O PRECONCEITO SOCIAL VIVIDO PELA MULHER E A INVISIBILIDADE PELA QUAL PASSAM AS SKATISTAS DA CIDADE DE MANAUS.

Toda vez que se ouve falar de skate, ou de outros esportes que representem certo perigo ou sejam considerados agressivos, pensa-se quase que diretamente na figura masculina executando tal atividade. A figura masculina representa, no contexto social, símbolo de virilidade, força, resistência, agilidade, agressividade. Paralelamente, a figura feminina é representada como sinônimo de delicadeza, elasticidade, elegância, graça. E por muito tempo esses gêneros foram inseridos em posições totalmente opostas em distintíssimos papéis sociais.

A figura da mulher foi, por muito tempo, submetida pela figura do patriarcado. Diminuída, foi constantemente impedida de trabalhar, votar, e realizar tarefas que até então eram consideradas genuinamente masculinas. Bloqueadas de exercer papel de cidadãs, essas mulheres se submetiam a serem sustentadas e servirem quase que exclusivamente a trabalhos domésticos e à criação dos filhos. No fim do século XIX, no entanto, as mulheres começam a ganhar força e voz nas lutas sociais pelos seus direitos. Isso, contudo, não reduz como deveria a relação de poder dominante da figura masculina, e da consequente diminuição e invisibilidade da figura feminina.

Michel de Certeau diz que “[…] toda a pesquisa historiográfica se articula com um lugar de produção sócio-econômico, político e cultural e está submetido a imposições, ligada a privilégios, enraizada em uma particularidade” (GOELLNER, 2010, p. 294 apud DE CERTEAU, 1982, p. 66).
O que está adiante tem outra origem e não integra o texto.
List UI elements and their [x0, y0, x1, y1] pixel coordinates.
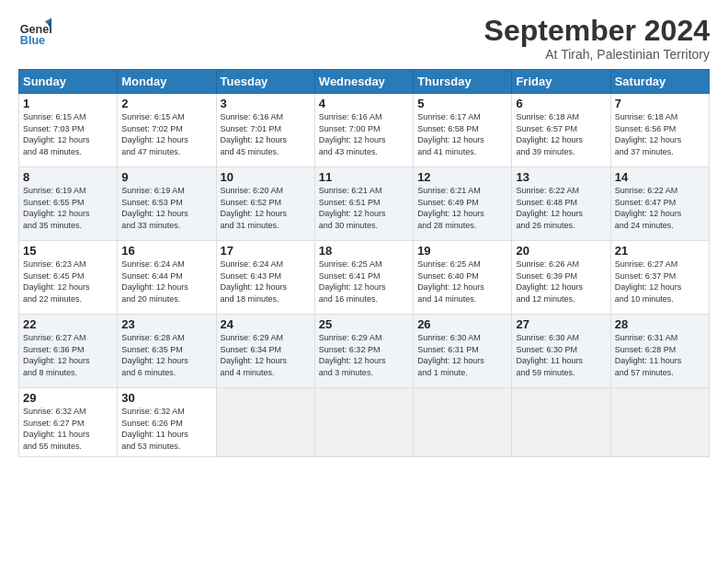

Isso nos permite reforçar o conceito de que a figura do homem foi e ainda é vista como superior a da figura feminina, porque advém de uma construção histórica de exclusão ainda muito enraizada na cultura moderna.

Para entendermos essa relação de domínio da figura masculina em relação à figura feminina, falaremos brevemente do ponto de vista da perspectiva pós-estruturalista de Michel Foucault, com foco nas relações de poder e por distinções de gêneros, que produz sujeitos muito diferenciados em questão de visibilidade e posição social, para compreender como se dá o processo de empoderamento das skatistas amazonenses da cidade de Manaus.

Já que em toda e qualquer sociedade existem relações claras de poder, o poder, antes de ser algo que se possua, é algo que se aplica diariamente através de atitudes e discursos.

“O discurso [...] aparece como um bem – finito, limitado, desejável, útil – que tem suas regras de aparecimento e também suas condições de apropriação e de utilização; um bem que coloca, por conseguinte, desde sua existência (e não simplesmente em suas “aplicações práticas”), a questão do poder; um bem que é, por natureza, o objeto de uma luta, e de uma luta política”. (FOUCAULT, 2005, p. 136-137).

Posto isso, compreendemos que ao existir relações de poder – seja em qualquer nível e condição social vivida – automaticamente se engrena o fenômeno das lutas sociais. Isso consiste no enfretamento por uma causa. Na não-aceitação de ser submetido, diminuído ou excluído. A luta por uma imerssão social justa, em que o discurso seja pautado na igualdade, já que todos, a princípio, tem direitos iguais como cidadãos.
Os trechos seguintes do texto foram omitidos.